Plusieurs livres analysent l’idéologie dénommée néolibérale.
Bruno Amable, dans « La résistible ascension du néolibéralisme », veut participer de l’économie politique, alliant les différentes branches des sciences sociales pour analyser la « modernisation capitaliste et crise politique en France (1980-2020) ». La référence unique aux modèles néo classiques liés aux préceptes de la « loi du marché » qui réalisent « l’équilibre général » a conduit à une hypermondialisation facteur de désindustrialisation, de privatisations des services publics provoquant des besoins non satisfaits des populations. Les réactions sociales ont, en partie, bloquées le processus prévu. La protection sociale est restée forte en France et les attaques se poursuivent en même temps que les mérites du « modèle français » sont soulignés. La pandémie a rendu visible tous ces mouvements, toutes ces remises en cause tout en actualisant des revendications un peu évanouies comme la réduction du temps de travail. Amable appelle les tenants des politiques néolibérales des « Modernes » mais le virus a mis en lumière qu’ils représentent le passé.

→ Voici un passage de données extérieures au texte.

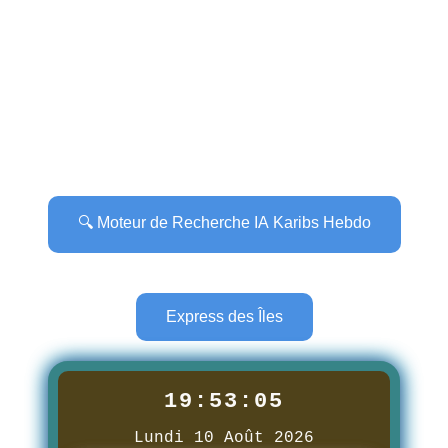
🔍 Moteur de Recherche IA Karibs Hebdo
Express des Îles
19:53:07
Lundi 10 Août 2026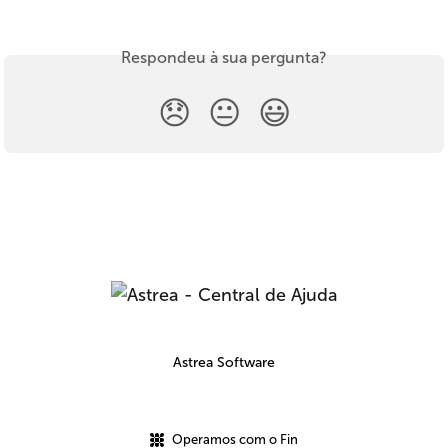
Respondeu à sua pergunta?
😞
😐
😃
Astrea Software
Operamos com o Fin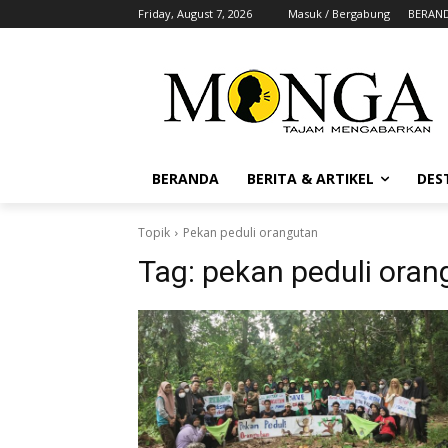
Friday, August 7, 2026
Masuk / Bergabung
BERAN
BERANDA
BERITA & ARTIKEL
DES
Topik
Pekan peduli orangutan
Tag:
pekan peduli oran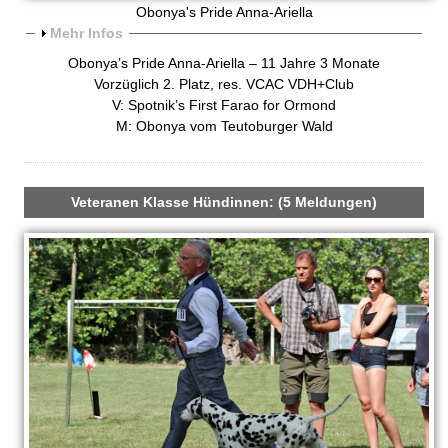
Obonya's Pride Anna-Ariella
A
Mehr Infos
n
Obonya’s Pride Anna-Ariella – 11 Jahre 3 Monate
z
Vorzüglich 2. Platz, res. VCAC VDH+Club
e
V: Spotnik’s First Farao for Ormond
i
M: Obonya vom Teutoburger Wald
g
e
n
Veteranen Klasse Hündinnen: (5 Meldungen)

L’accumulation du Capital est surtout financière. C’est l’une des caractéristiques fondamentales du système actuel. Fortunes financières qui provoquent la permanence et l’approfondissement des inégalités. Alain Bihr et Roland Pferfferkorn actualisent leur désormais classique « Le système des inégalités » en insistant, statistiques à l’appui, sur la réalité de nos sociétés. L’écart des revenus n’a jamais été aussi important, les inégalités homme/femme ont tendance à se creuser, constat amer en fonction des grandes espérances heureusement renouvelées dans les combats d’aujourd’hui. La politique mise en œuvre par Macron a, une fois encore, favorisé les plus riches, toutes les études récentes vont dans ce sens.La pauvreté de la rhétorique macronienne ne peut rien devant ces évidences. Brandir des moyennes ne peut servir d’argumentation. La moyenne est une des formes multiples du mensonge qui s’écrase sur la réalité.

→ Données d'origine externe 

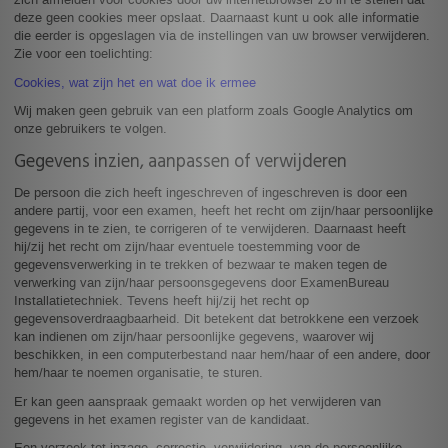
zich afmelden voor cookies door uw internetbrowser zo in te stellen dat
deze geen cookies meer opslaat. Daarnaast kunt u ook alle informatie
die eerder is opgeslagen via de instellingen van uw browser verwijderen.
Zie voor een toelichting:
Cookies, wat zijn het en wat doe ik ermee
Wij maken geen gebruik van een platform zoals Google Analytics om
onze gebruikers te volgen.
Gegevens inzien, aanpassen of verwijderen
De persoon die zich heeft ingeschreven of ingeschreven is door een
andere partij, voor een examen, heeft het recht om zijn/haar persoonlijke
gegevens in te zien, te corrigeren of te verwijderen. Daarnaast heeft
hij/zij het recht om zijn/haar eventuele toestemming voor de
gegevensverwerking in te trekken of bezwaar te maken tegen de
verwerking van zijn/haar persoonsgegevens door ExamenBureau
Installatietechniek. Tevens heeft hij/zij het recht op
gegevensoverdraagbaarheid. Dit betekent dat betrokkene een verzoek
kan indienen om zijn/haar persoonlijke gegevens, waarover wij
beschikken, in een computerbestand naar hem/haar of een andere, door
hem/haar te noemen organisatie, te sturen.
Er kan geen aanspraak gemaakt worden op het verwijderen van
gegevens in het examen register van de kandidaat.
Een verzoek tot inzage, correctie, verwijdering, van de persoonlijke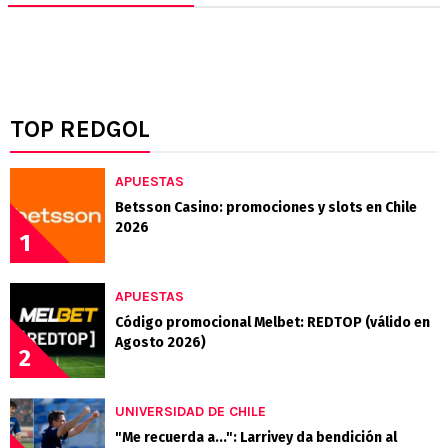
TOP REDGOL
APUESTAS
Betsson Casino: promociones y slots en Chile
2026
1
APUESTAS
Código promocional Melbet: REDTOP (válido en
Agosto 2026)
2
UNIVERSIDAD DE CHILE
"Me recuerda a...": Larrivey da bendición al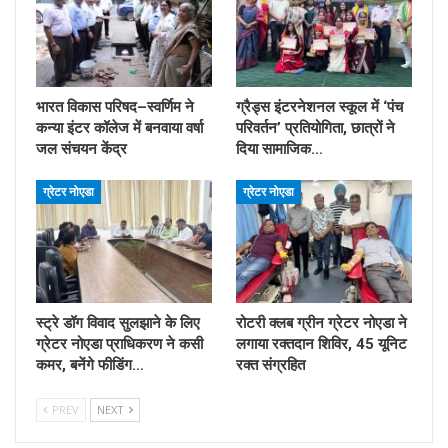
भारत विकास परिषद–स्वर्णिम ने
ग्रैड्स इंटरनेशनल स्कूल में ‘पंच
कन्या इंटर कॉलेज में बनवाया वर्षा
परिवर्तन’ प्रतियोगिता, छात्रों ने
जल संचयन केंद्र
दिया सामाजिक…
ग्रेटर नोएडा
ग्रेटर नोएडा
स्ट्रे डॉग विवाद सुलझाने के लिए
रोटरी क्लब ग्रीन ग्रेटर नोएडा ने
ग्रेटर नोएडा प्राधिकरण ने कसी
लगाया रक्तदान शिविर, 45 यूनिट
कमर, बनेंगे फीडिंग…
रक्त संग्रहित
PREV
NEXT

Yves Pagès, dans « Il était une fois sur cent », qui se veut » des rêveries sur l’emprise statistique » revient sur toutes ces « mesures », sur la vision comptable du monde, sur l’affrontement en termes de « résultat » statistique pour démontrer que le pays, l’individu est le meilleur. Une réflexion philosophique sur un monde qui a quitté le terrain des valeurs, de l’éthique, de la morale pour s’engouffrer dans la concurrence qui atteint tous les aspects de notre vie. La mesure est devenue la règle.

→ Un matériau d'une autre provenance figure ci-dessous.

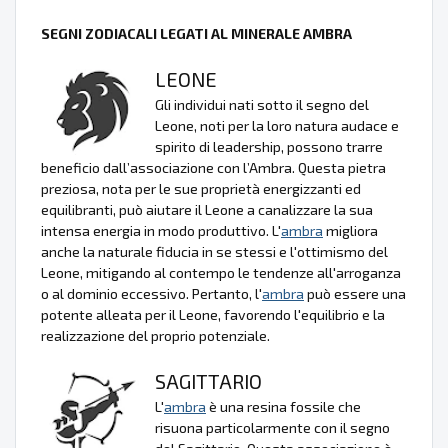
SEGNI ZODIACALI LEGATI AL MINERALE AMBRA
LEONE
Gli individui nati sotto il segno del
Leone, noti per la loro natura audace e
spirito di leadership, possono trarre
beneficio dall’associazione con l’Ambra. Questa pietra
preziosa, nota per le sue proprietà energizzanti ed
equilibranti, può aiutare il Leone a canalizzare la sua
intensa energia in modo produttivo. L'
ambra
migliora
anche la naturale fiducia in se stessi e l'ottimismo del
Leone, mitigando al contempo le tendenze all'arroganza
o al dominio eccessivo. Pertanto, l'
ambra
può essere una
potente alleata per il Leone, favorendo l'equilibrio e la
realizzazione del proprio potenziale.
SAGITTARIO
L'
ambra
è una resina fossile che
risuona particolarmente con il segno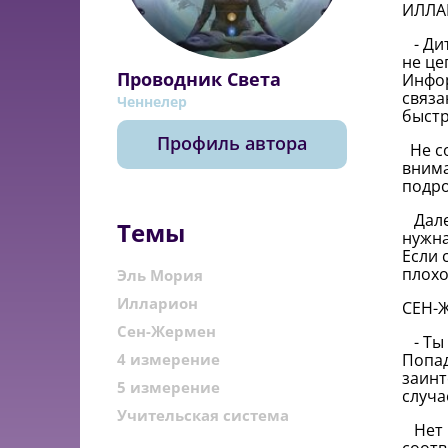
ИЛЛА
- Дит
не це
Проводник Света
Инфор
связа
Ченнелер
быстр
Профиль автора
Не со
внима
подро
Далее
Темы
нужна
Если 
плохо
Эль Мория
Илларион
СЕН-
Сен-Жермен
- Ты 
4 измерение
Попад
заинт
5 измерение
случа
Учительская система
Нет п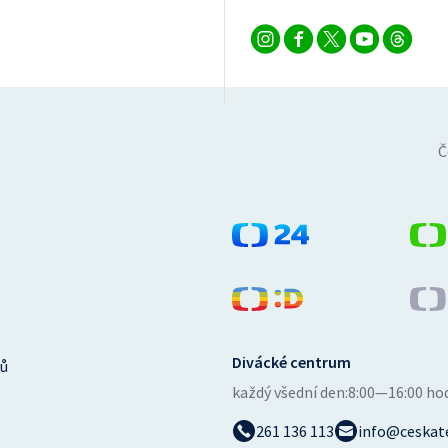
Č
Divácké centrum
ů
každý všední den:
8:00—16:00 ho
261 136 113
info@ceskate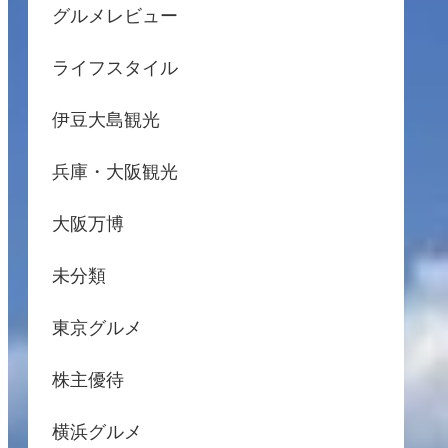
グルメレビュー
ライフスタイル
伊豆大島観光
兵庫・大阪観光
大阪万博
未分類
東京グルメ
株主優待
横浜グルメ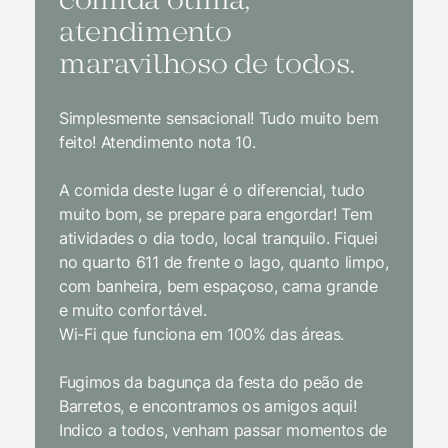
comida ótima,
à na
atendimento
conf
maravilhoso de todos.
imp
Simplesmente sensacional! Tudo muito bem
Sem dúv
feito! Atendimento nota 10.
interior
gosto, 
A comida deste lugar é o diferencial, tudo
delicios
muito bom, se prepare para engordar! Tem
Equipe 
atividades o dia todo, local tranquilo. Fiquei
cordial.
no quarto 611 de frente o lago, quanto limpo,
todas a
com banheira, bem espaçoso, cama grande
inclusiv
e muito confortável.
Wi-Fi que funciona em 100% das áreas.
Limpeza
passari
Fugimos da bagunça da festa do peão de
enquant
Barretos, e encontramos os amigos aqui!
naturez
Indico a todos, venham passar momentos de
academi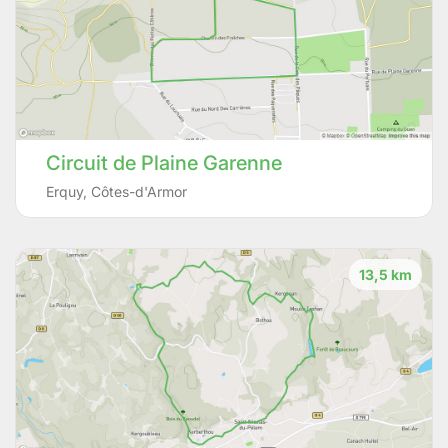
Circuit de Plaine Garenne
Erquy
,
Côtes-d'Armor
13,5 km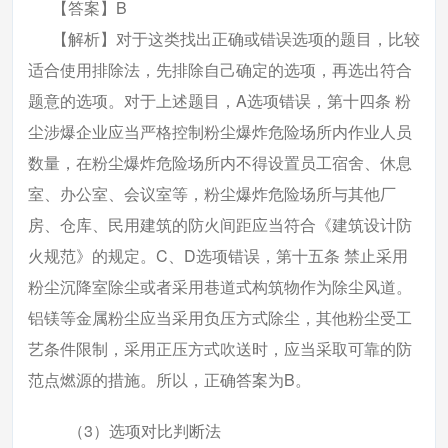
【答案】B
【解析】对于这类找出正确或错误选项的题目，比较
适合使用排除法，先排除自己确定的选项，再选出符合
题意的选项。对于上述题目，A选项错误，第十四条 粉
尘涉爆企业应当严格控制粉尘爆炸危险场所内作业人员
数量，在粉尘爆炸危险场所内不得设置员工宿舍、休息
室、办公室、会议室等，粉尘爆炸危险场所与其他厂
房、仓库、民用建筑的防火间距应当符合《建筑设计防
火规范》的规定。C、D选项错误，第十五条 禁止采用
粉尘沉降室除尘或者采用巷道式构筑物作为除尘风道。
铝镁等金属粉尘应当采用负压方式除尘，其他粉尘受工
艺条件限制，采用正压方式吹送时，应当采取可靠的防
范点燃源的措施。所以，正确答案为B。
（3）选项对比判断法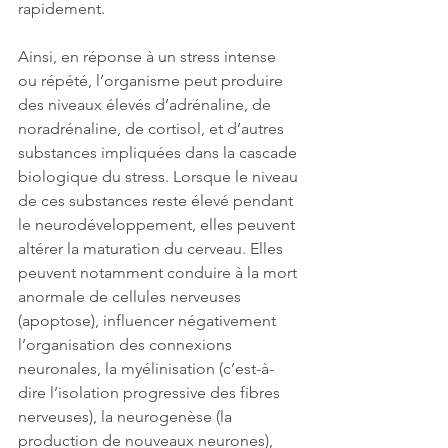
rapidement.
Ainsi, en réponse à un stress intense 
ou répété, l’organisme peut produire 
des niveaux élevés d’adrénaline, de 
noradrénaline, de cortisol, et d’autres 
substances impliquées dans la cascade 
biologique du stress. Lorsque le niveau 
de ces substances reste élevé pendant 
le neurodéveloppement, elles peuvent 
altérer la maturation du cerveau. Elles 
peuvent notamment conduire à la mort 
anormale de cellules nerveuses 
(apoptose), influencer négativement 
l’organisation des connexions 
neuronales, la myélinisation (c’est-à-
dire l’isolation progressive des fibres 
nerveuses), la neurogenèse (la 
production de nouveaux neurones), 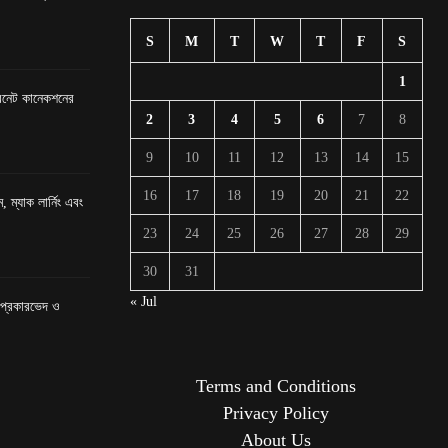
S
M
T
W
T
F
S
1
টারনেট কানেকশনের
2
3
4
5
6
7
8
9
10
11
12
13
14
15
16
17
18
19
20
21
22
, ম্যাক লার্নিং এবং
23
24
25
26
27
28
29
30
31
« Jul
র প্রকারভেদ ও
Terms and Conditions
Privacy Policy
About Us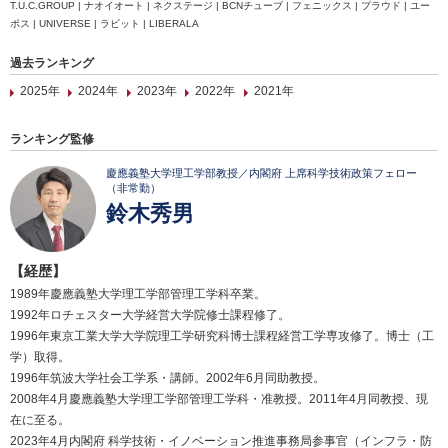
T.U.C.GROUP | ナオイオート | ネクステージ | BCNチューブ | フェニックス | プラウド | ユー
ポス | UNIVERSE | ラビット | LIBERALA
過去ランキング
2025年
2024年
2023年
2022年
2021年
ランキング監修
慶應義塾大学理工学部教授／内閣府 上席科学技術政策フェロー
（非常勤）
鈴木秀男
【経歴】
1989年慶應義塾大学理工学部管理工学科卒業。
1992年ロチェスター大学経営大学院修士課程修了。
1996年東京工業大学大学院理工学研究科博士課程経営工学専攻修了。博士（工
学）取得。
1996年筑波大学社会工学系・講師。2002年6月同助教授。
2008年4月慶應義塾大学理工学部管理工学科・准教授。2011年4月同教授、現
在に至る。
2023年4月内閣府 科学技術・イノベーション推進事務局参事官（インフラ・防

Michel Dévoluy poursuit le même but à l’aide d’autres moyens.« L’économie : une science « impossible » » devrait devenir un manuel pour les étudiant.e.s d’économie et, plus généralement, de sciences sociales pour développer l’esprit critique face à une « science économique » qui se voudrait hégémonique et la seule à représenter le monde. Il déconstruit point par point les hypothèses sur lesquelles reposent ces modèles néo-classiques pour reprendre la terminologie en vigueur. Les manières de raisonner sont aussi passer au tamis de la réalité. « Déconstruire pour avancer », sous titre de l’ouvrage, est un credo nécessaire. Un travail d’utilité publique même si ces économistes sont en perte de vitesse tout en restant dominants.
Nicolas Béniès,
« La résistible ascension du néolibéralisme », Bruno Amable, La Découverte ; « Le système des inégalités », Bihr et Pferfferkorn, Manuels/La Découverte ; « L’économie : une science « impossible » », Michel Dévoluy, Vérone éditions.